Early in my career I was lucky enough to work with a great mentor and teacher. She assigned projects and just let me do it my way, even if I failed. It was the first time I truly understood about experiential learning.
A Common Misinterpretation
An early training presentations included this big beautiful graph about communication. You’ve probably seen it…….it’s a big pie chart with three percentages: 7-38-55 representing verbal and non-verbal communication. The 7% representing words, 38% representing tone, and 55% body language. From this I explained that we communicate mostly non-verbally since it represented 93% of what we were communicating.
After the workshop, my mentor pulled me aside and asked “Have you ever watched a foreign film?”
“Sure. I’ve watched a few.”
“Have you ever watched without the english subtitles?”
“I tried once but there was no point. If I didn’t know the words I really had no idea what was going on except that maybe someone was happy or sad or angry.”

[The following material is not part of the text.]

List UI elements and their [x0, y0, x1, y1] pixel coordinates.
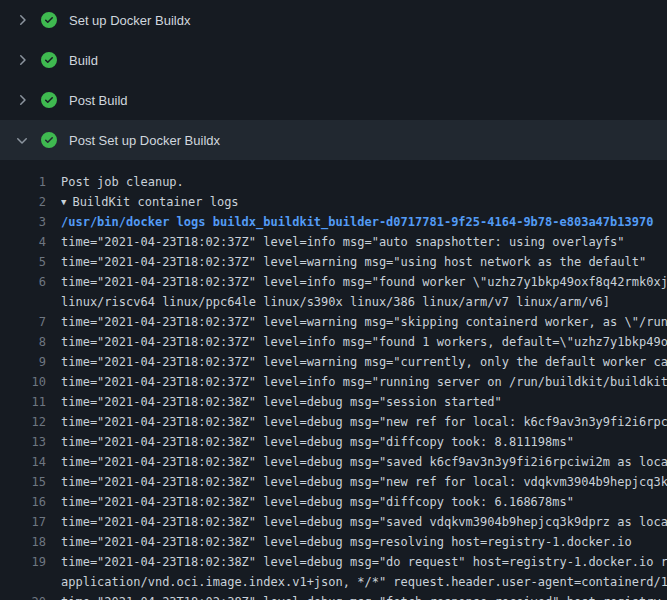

“Oh. I see. So what you are saying is that the words or the verbal communication IS important.”
The next time we got together she shared with me the original studies that produced those infamous statistics.
It turned out the non-verbal communication elements are particularly important for communicating feelings and attitude, especially when they are incongruent. If our words disagree with our tone or body language, people tend to believe the tone and nonverbal behavior (over the actual words).
The Music in the Message.
Communicating is like a symphony. The words we choose, our body language, our tone and pace, the context of the situation, our expectations, the other person’s expectations, all of these are different instruments of a symphony.

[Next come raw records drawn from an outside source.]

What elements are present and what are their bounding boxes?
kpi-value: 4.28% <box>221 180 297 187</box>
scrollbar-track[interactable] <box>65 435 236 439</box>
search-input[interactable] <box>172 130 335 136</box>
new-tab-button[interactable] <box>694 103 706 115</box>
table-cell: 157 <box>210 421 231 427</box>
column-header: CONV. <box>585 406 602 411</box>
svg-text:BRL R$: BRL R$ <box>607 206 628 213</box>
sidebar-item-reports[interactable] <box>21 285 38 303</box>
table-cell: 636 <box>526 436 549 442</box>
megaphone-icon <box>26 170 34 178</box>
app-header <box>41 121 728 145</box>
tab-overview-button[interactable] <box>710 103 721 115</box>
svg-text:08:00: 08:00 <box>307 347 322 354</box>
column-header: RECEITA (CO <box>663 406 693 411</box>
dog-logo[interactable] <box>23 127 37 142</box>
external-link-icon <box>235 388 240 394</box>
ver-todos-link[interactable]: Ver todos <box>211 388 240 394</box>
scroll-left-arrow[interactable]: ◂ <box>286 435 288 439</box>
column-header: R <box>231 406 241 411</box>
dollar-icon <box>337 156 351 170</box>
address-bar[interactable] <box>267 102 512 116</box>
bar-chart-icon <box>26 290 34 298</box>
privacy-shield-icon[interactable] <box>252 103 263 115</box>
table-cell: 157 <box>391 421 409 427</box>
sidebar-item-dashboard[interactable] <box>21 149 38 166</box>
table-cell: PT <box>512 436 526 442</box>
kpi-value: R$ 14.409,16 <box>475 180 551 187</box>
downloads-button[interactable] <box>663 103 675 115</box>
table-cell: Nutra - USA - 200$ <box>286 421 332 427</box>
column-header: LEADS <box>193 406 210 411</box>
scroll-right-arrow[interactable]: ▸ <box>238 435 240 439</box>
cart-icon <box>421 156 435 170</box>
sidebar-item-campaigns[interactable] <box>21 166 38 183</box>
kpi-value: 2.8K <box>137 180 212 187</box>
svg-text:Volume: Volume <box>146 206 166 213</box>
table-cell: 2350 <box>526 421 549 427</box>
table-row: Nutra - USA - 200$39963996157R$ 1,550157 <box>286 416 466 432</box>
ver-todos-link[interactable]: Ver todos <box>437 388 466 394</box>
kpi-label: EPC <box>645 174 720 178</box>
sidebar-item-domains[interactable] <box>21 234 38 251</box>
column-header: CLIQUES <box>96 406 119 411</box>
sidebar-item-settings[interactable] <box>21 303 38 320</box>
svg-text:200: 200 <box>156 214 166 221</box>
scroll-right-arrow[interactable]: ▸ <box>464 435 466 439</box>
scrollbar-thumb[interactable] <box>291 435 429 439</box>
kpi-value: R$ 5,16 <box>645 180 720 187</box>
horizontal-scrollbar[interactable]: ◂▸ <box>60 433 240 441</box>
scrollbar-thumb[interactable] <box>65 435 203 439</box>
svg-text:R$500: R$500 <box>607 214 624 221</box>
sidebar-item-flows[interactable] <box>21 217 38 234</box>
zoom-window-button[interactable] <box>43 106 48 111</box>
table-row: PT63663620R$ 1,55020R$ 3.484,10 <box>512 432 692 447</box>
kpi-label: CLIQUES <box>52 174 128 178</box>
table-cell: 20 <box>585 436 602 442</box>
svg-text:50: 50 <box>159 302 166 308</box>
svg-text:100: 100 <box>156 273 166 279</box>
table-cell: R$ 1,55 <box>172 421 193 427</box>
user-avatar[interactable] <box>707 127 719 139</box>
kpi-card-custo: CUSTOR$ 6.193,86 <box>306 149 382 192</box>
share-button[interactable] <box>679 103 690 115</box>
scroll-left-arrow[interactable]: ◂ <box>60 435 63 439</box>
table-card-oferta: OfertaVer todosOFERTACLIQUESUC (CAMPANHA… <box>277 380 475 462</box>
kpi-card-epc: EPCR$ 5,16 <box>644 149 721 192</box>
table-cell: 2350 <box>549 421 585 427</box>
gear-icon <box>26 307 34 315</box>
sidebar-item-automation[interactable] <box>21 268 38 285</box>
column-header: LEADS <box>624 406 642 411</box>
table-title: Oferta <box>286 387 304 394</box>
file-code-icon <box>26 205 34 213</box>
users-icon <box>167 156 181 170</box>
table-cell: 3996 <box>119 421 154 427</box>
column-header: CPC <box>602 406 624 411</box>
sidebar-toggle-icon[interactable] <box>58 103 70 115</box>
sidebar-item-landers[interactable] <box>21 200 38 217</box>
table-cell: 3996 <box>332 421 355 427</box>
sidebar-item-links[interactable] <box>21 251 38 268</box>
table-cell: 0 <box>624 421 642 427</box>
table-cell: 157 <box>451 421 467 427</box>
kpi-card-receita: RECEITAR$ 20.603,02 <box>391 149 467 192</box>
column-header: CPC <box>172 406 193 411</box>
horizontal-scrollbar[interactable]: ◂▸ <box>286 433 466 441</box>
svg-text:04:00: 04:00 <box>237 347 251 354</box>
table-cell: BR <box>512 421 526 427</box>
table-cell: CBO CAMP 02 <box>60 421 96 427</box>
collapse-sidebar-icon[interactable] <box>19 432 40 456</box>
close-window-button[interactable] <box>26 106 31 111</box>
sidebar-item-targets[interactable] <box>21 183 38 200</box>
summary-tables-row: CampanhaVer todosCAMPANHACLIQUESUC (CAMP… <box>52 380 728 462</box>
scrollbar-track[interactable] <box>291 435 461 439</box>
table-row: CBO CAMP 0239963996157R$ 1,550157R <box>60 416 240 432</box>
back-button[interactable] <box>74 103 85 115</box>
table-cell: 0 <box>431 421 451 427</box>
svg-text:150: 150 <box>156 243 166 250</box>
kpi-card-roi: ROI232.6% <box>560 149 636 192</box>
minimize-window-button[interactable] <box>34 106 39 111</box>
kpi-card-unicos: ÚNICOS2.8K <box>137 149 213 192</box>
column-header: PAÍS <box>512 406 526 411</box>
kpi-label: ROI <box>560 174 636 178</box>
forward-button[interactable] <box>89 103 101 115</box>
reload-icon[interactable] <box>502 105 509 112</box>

We need all of the instruments to hear the real music – the real message.
To connect with others we need to be able to recognize all of the instruments that are being played. We need to recognize that we ourselves are carrying with us several hidden instruments (biases, values, expectations.) We also need to recognize the other person is carrying similar instruments.
Why? If we don’t know what instruments are in the symphony, how can we know when something is out of tune?
When something is out of tune (my body language does not match my words) you recognize the incongruence and look at the nonverbal clues to determine the true meaning. You can’t ignore the words, but you may need to dig a bit deeper and isolate an instrument to hear it more clearly and determine what I’m really trying to tell you.
Whether you recognize it or not, the message begins with you.
I invite you to think about one thing that you could change about yourself. One thing that is an obstacle for you – that is keeping you from connecting to others. This could be doing more of something, less of something, stop doing or start doing something.
Even as experienced leaders we all have blind spots and skeletons in our closets.
YOU can choose to let those things keep you from connecting, from becoming an influential leader – or you can take one step today toward becoming an exceptional communicator and connector.
With your very next conversation I hope that you’ll begin to become more aware that the message begins with you.